Internet
Protección de datos: cómo reducir nuestra huella digital

El tratamiento de datos personales se difumina en los diversos departamentos o personal que conforman la organización interna de cada empresa o institución.

Internet, la religión del ‘Me gusta’
Internet, la religión del ‘Me gusta’. Sancho R. Somalo Byron Maher

publicado
2019-04-15 06:00

A menudo, como cliente o usuario de cualquier producto o servicio y para diversos tipos de asistencia es necesario aportar nombre, correo electrónico, número de teléfono... En definitiva, datos personales. Esto ocurre en llamadas a servicios de atención al cliente, en formularios web o en la penúltima aplicación o sitio web para el que se necesita registrar un perfil antes de poder acceder.

En todos estos casos, se solicita el consentimiento para proseguir y esto suele consistir en marcar apresuradamente la casilla “he leído y acepto los términos y condiciones”.
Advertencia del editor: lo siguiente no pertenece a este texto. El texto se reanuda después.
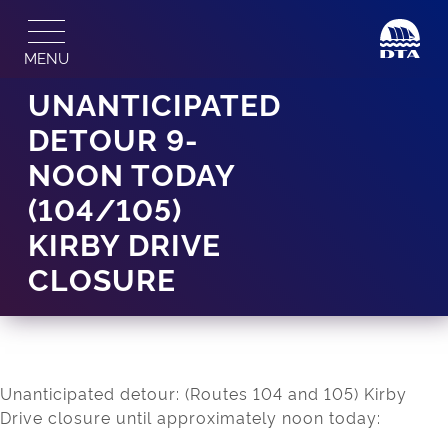
Skip
to
MENU
content
UNANTICIPATED
DETOUR 9-
NOON TODAY
(104/105)
KIRBY DRIVE
CLOSURE
Unanticipated detour: (Routes 104 and 105) Kirby
Drive closure until approximately noon today: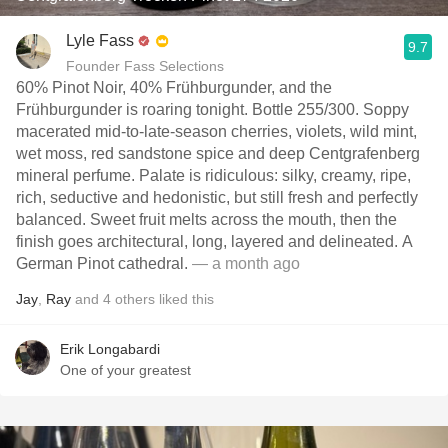
Lyle Fass
9.7
Founder Fass Selections
60% Pinot Noir, 40% Frühburgunder, and the
Frühburgunder is roaring tonight. Bottle 255/300. Soppy
macerated mid-to-late-season cherries, violets, wild mint,
wet moss, red sandstone spice and deep Centgrafenberg
mineral perfume. Palate is ridiculous: silky, creamy, ripe,
rich, seductive and hedonistic, but still fresh and perfectly
balanced. Sweet fruit melts across the mouth, then the
finish goes architectural, long, layered and delineated. A
German Pinot cathedral.
— a month ago
Jay
,
Ray
and
4
others
liked this
Erik Longabardi
One of your greatest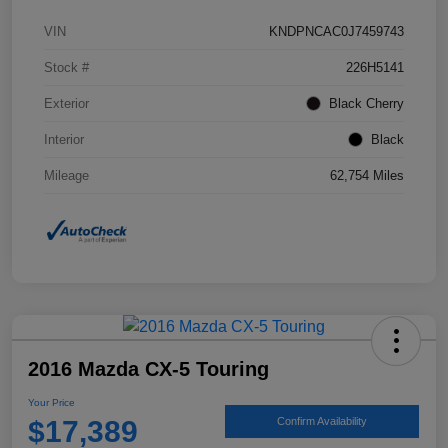
VIN
KNDPNCAC0J7459743
Stock #
226H5141
Exterior
Black Cherry
Interior
Black
Mileage
62,754 Miles
2016 Mazda CX-5 Touring
Your Price
$17,389
Confirm Availability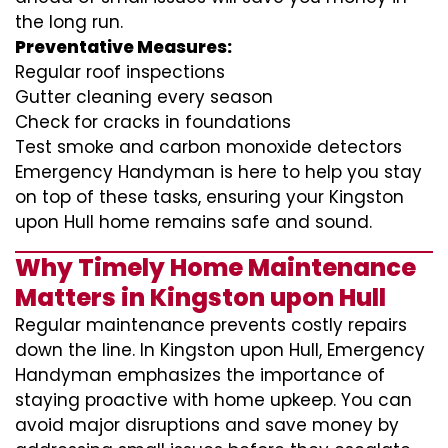
the long run.
Preventative Measures:
Regular roof inspections
Gutter cleaning every season
Check for cracks in foundations
Test smoke and carbon monoxide detectors
Emergency Handyman is here to help you stay
on top of these tasks, ensuring your Kingston
upon Hull home remains safe and sound.
Why Timely Home Maintenance
Matters in Kingston upon Hull
Regular maintenance prevents costly repairs
down the line. In Kingston upon Hull, Emergency
Handyman emphasizes the importance of
staying proactive with home upkeep. You can
avoid major disruptions and save money by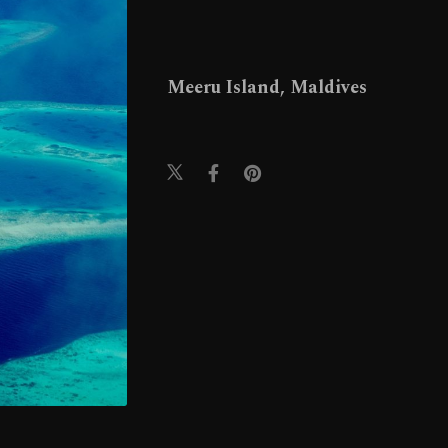
Meeru Island, Maldives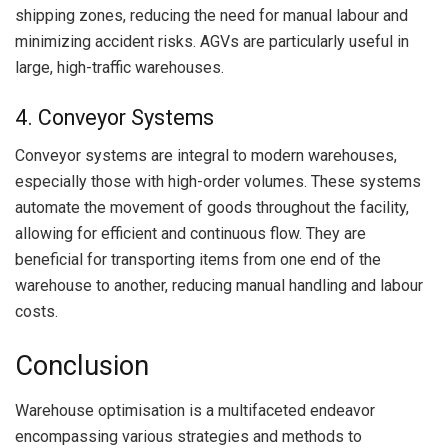
shipping zones, reducing the need for manual labour and
minimizing accident risks. AGVs are particularly useful in
large, high-traffic warehouses.
4. Conveyor Systems
Conveyor systems are integral to modern warehouses,
especially those with high-order volumes. These systems
automate the movement of goods throughout the facility,
allowing for efficient and continuous flow. They are
beneficial for transporting items from one end of the
warehouse to another, reducing manual handling and labour
costs.
Conclusion
Warehouse optimisation is a multifaceted endeavor
encompassing various strategies and methods to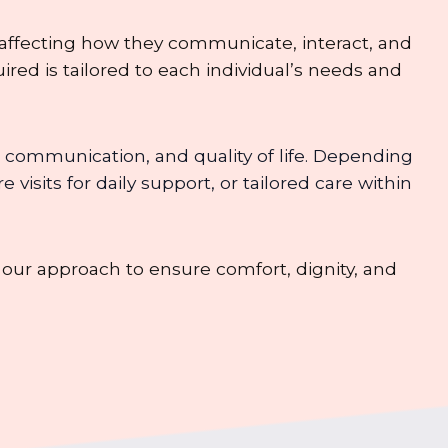
 affecting how they communicate, interact, and
ired is tailored to each individual’s needs and
 communication, and quality of life. Depending
isits for daily support, or tailored care within
ur approach to ensure comfort, dignity, and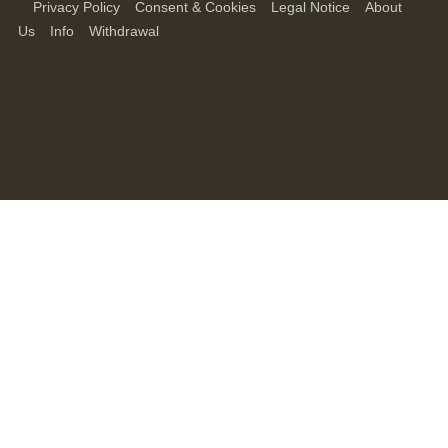
Privacy Policy
Consent & Cookies
Legal Notice
About
Us
Info
Withdrawal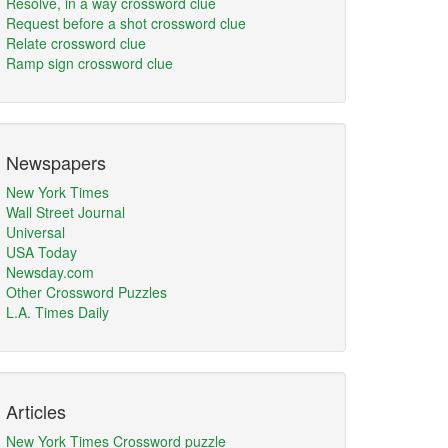
Resolve, in a way crossword clue
Request before a shot crossword clue
Relate crossword clue
Ramp sign crossword clue
Newspapers
New York Times
Wall Street Journal
Universal
USA Today
Newsday.com
Other Crossword Puzzles
L.A. Times Daily
Articles
New York Times Crossword puzzle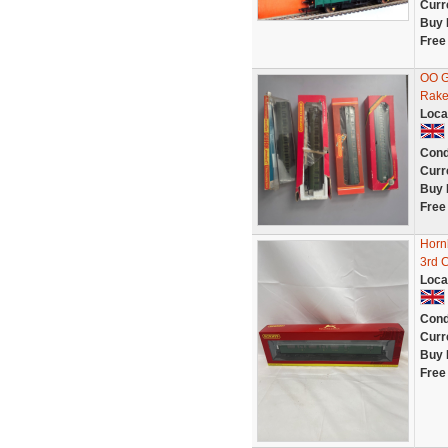
Curr
Buy 
Free
OO G
Rake 
Loca
Cond
Curr
Buy 
Free
Horn
3rd 
Loca
Cond
Curr
Buy 
Free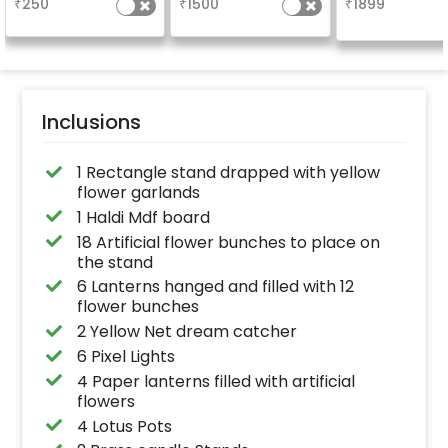
₹
250
₹
1500
₹
1899
venue
Inclusions
1 Rectangle stand drapped with yellow
flower garlands
1 Haldi Mdf board
18 Artificial flower bunches to place on
the stand
6 Lanterns hanged and filled with 12
flower bunches
2 Yellow Net dream catcher
6 Pixel Lights
4 Paper lanterns filled with artificial
flowers
4 Lotus Pots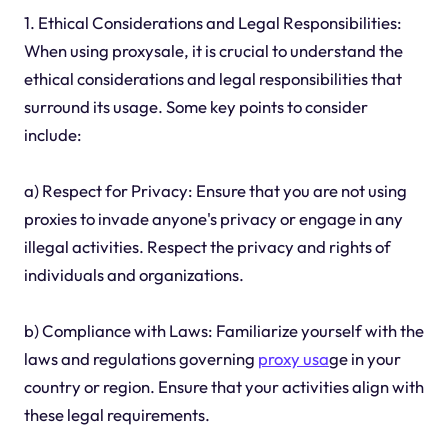
1. Ethical Considerations and Legal Responsibilities:
When using proxysale, it is crucial to understand the
ethical considerations and legal responsibilities that
surround its usage. Some key points to consider
include:
a) Respect for Privacy: Ensure that you are not using
proxies to invade anyone's privacy or engage in any
illegal activities. Respect the privacy and rights of
individuals and organizations.
b) Compliance with Laws: Familiarize yourself with the
laws and regulations governing
proxy usa
ge in your
country or region. Ensure that your activities align with
these legal requirements.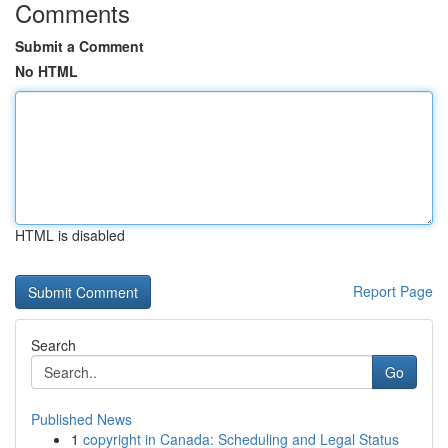
Comments
Submit a Comment
No HTML
HTML is disabled
Report Page
Search
Go
Published News
1
copyright in Canada: Scheduling and Legal Status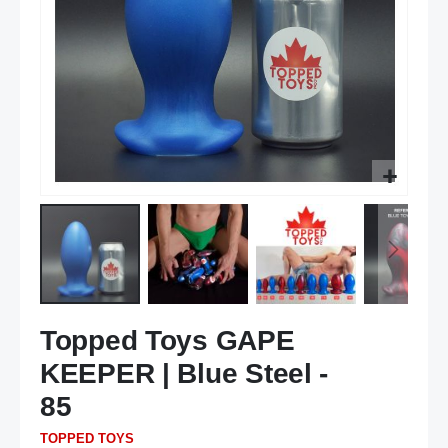
Skip
Topped Toys GAPE
to
the
KEEPER | Blue Steel -
beginning
of
85
the
TOPPED TOYS
images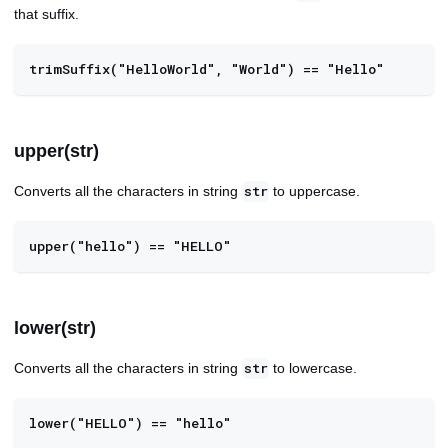
that suffix.
trimSuffix("HelloWorld", "World") == "Hello"
upper(str)
Converts all the characters in string
to uppercase.
str
upper("hello") == "HELLO"
lower(str)
Converts all the characters in string
to lowercase.
str
lower("HELLO") == "hello"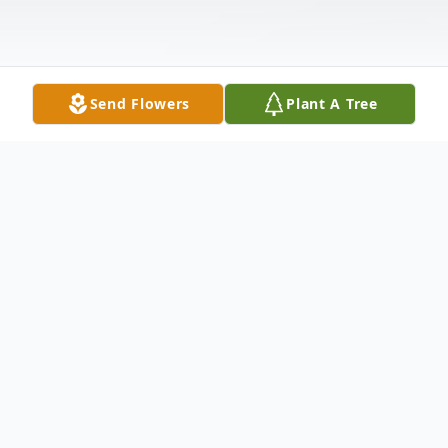
Send Flowers
Plant A Tree
Obituary
His Smile
Author: Unknown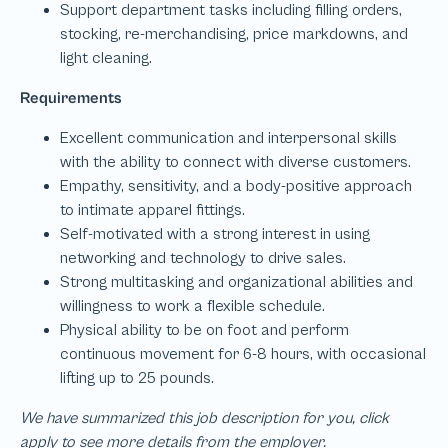
We have summarized this job description for you, click
apply to see more details from the employer.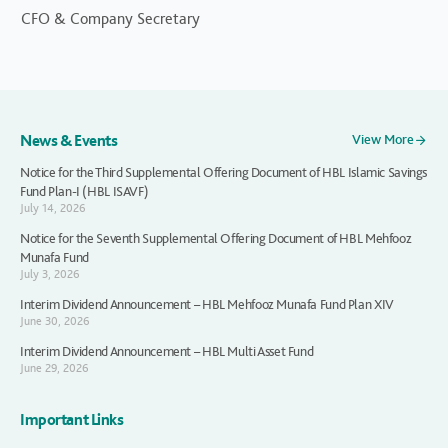
CFO & Company Secretary
News & Events
View More
Notice for the Third Supplemental Offering Document of HBL Islamic Savings
Fund Plan-I (HBL ISAVF)
July 14, 2026
Notice for the Seventh Supplemental Offering Document of HBL Mehfooz
Munafa Fund
July 3, 2026
Interim Dividend Announcement – HBL Mehfooz Munafa Fund Plan XIV
June 30, 2026
Interim Dividend Announcement – HBL Multi Asset Fund
June 29, 2026
Important Links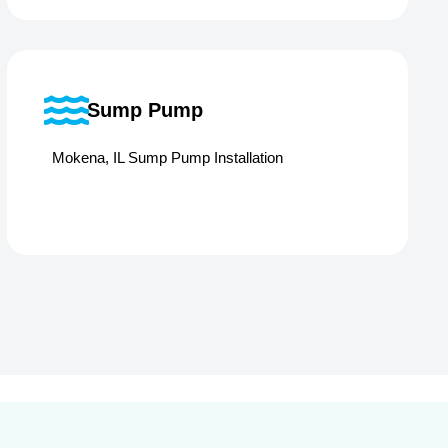
Sump Pump
Mokena, IL Sump Pump Installation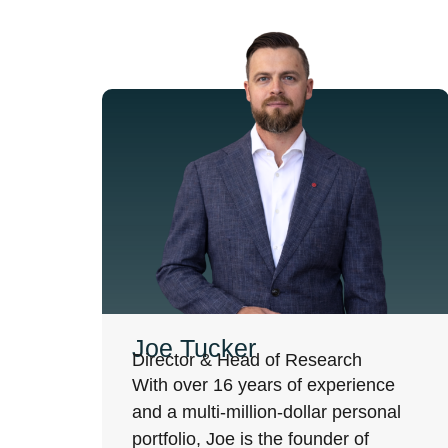
Joe Tucker
Director & Head of Research
With over 16 years of experience
and a multi-million-dollar personal
portfolio, Joe is the founder of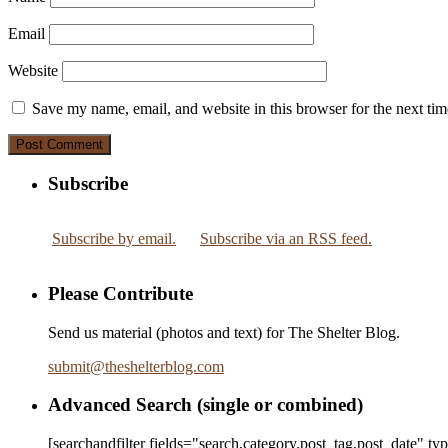
Email
Website
Save my name, email, and website in this browser for the next ti
Subscribe
Subscribe by email.
Subscribe via an RSS feed.
Please Contribute
Send us material (photos and text) for The Shelter Blog.
submit
@
theshelterblog.com
Advanced Search (single or combined)
[searchandfilter fields="search,category,post_tag,post_date" t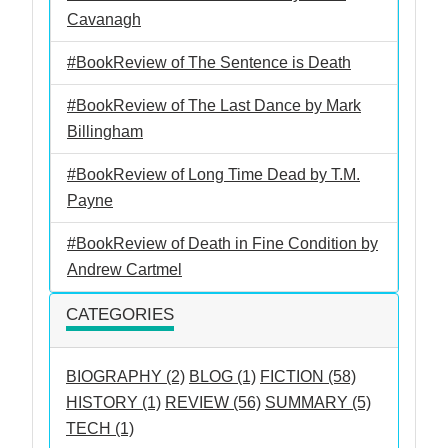
Cavanagh
#BookReview of The Sentence is Death
#BookReview of The Last Dance by Mark
Billingham
#BookReview of Long Time Dead by T.M.
Payne
#BookReview of Death in Fine Condition by
Andrew Cartmel
CATEGORIES
BIOGRAPHY (2)
BLOG (1)
FICTION (58)
HISTORY (1)
REVIEW (56)
SUMMARY (5)
TECH (1)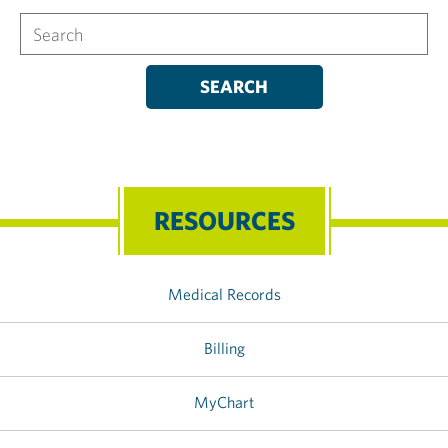
Search
RESOURCES
Medical Records
Billing
MyChart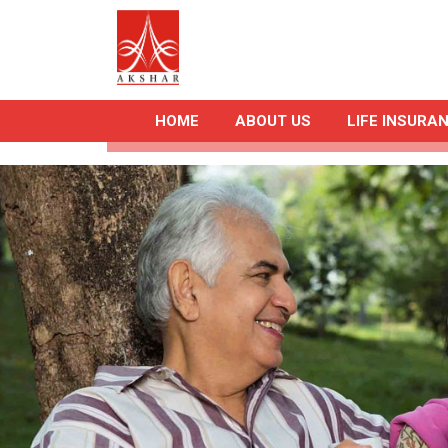
HOME
ABOUT US
LIFE INSURA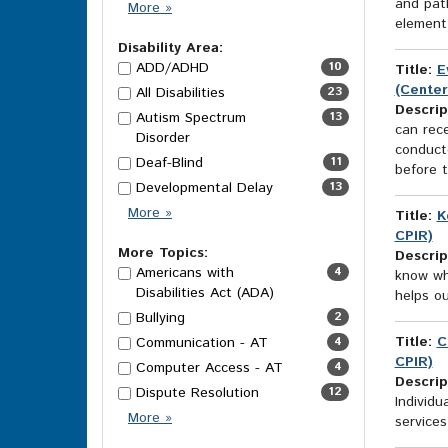
and pat
Category
More
»
element 
Options
Disability Area:
ADD/ADHD
10
Title:
E
(Center
All Disabilities
23
Descrip
Autism Spectrum
13
can rece
Disorder
conducte
Deaf-Blind
11
before t
Developmental Delay
13
Disability
More
»
Title:
K
Area
CPIR)
Options
More Topics:
Descrip
Americans with
4
know wh
Disabilities Act (ADA)
helps ou
Bullying
2
Title:
C
Communication - AT
4
CPIR)
Computer Access - AT
4
Descrip
Dispute Resolution
12
Individu
More
More
»
services
Topics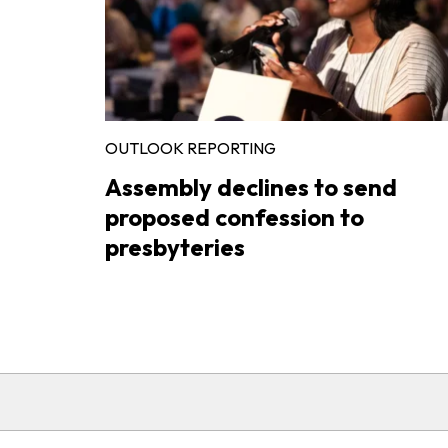
OUTLOOK REPORTING
Assembly declines to send
proposed confession to
presbyteries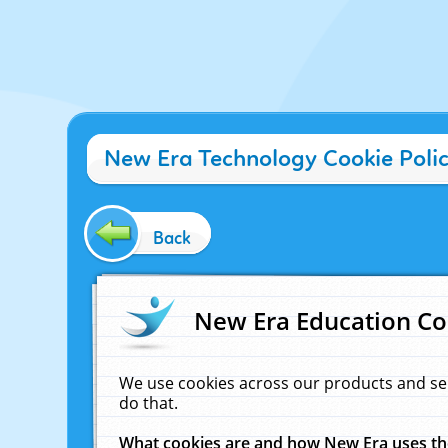
New Era Technology Cookie Poli
Back
New Era Education Co
We use cookies across our products and se
do that.
What cookies are and how New Era uses t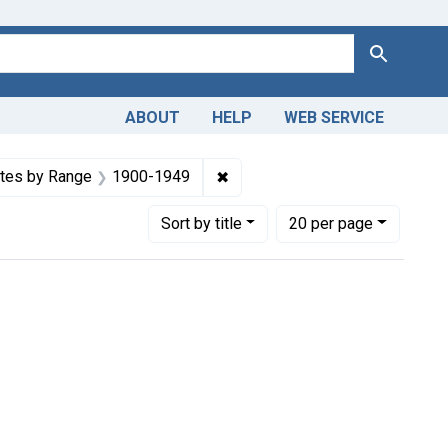
Search
ABOUT
HELP
WEB SERVICE
constraint Copyright: Public domain
✖
Remove constraint Dates by R
tes by Range
1900-1949
Number of results to display per page
per page
Sort
by title
20
per page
¿Por qué se insiste tanto en recopilar información personal? ¿Quién tiene realmente el poder de control sobre esos datos? ¿Y cómo puede el cliente o usuario proteger (o al menos reducir) su “huella digital”?

El tratamiento de datos en atención al cliente

De los servicios mencionados, en los que interviene más directamente la inteligencia humana son los de atención al cliente. En una breve encuesta enviada a teleoperadores de distintos servicios de telemarketing, las cuestiones estaban dirigidas principalmente a la relación de estos trabajadores con los clientes, y más concretamente, en lo que respecta al tratamiento de sus datos. Evidentemente, en esta encuesta no figuraba ninguna cuestión referente a casos de clientes concretos, es decir, ninguna información personal comprendida en las cláusulas de confidencialidad.

De los 25 trabajadores contactados, ha respondido uno. Víctor, teleoperador para la industria de la automoción, en cuanto a su formación en cuestiones de seguridad y privacidad, “cree estar informado sobre el tratamiento de los datos de los clientes”. Sobre el procedimiento a seguir con cada uno responde que “[se pide] consentimiento para la utilización de sus datos con fines comerciales y se graban las llamadas también bajo consentimiento de ellos. Hay un departamento externo a nosotros, al que transferimos las peticiones individuales de modificación o eliminación de la base de datos”.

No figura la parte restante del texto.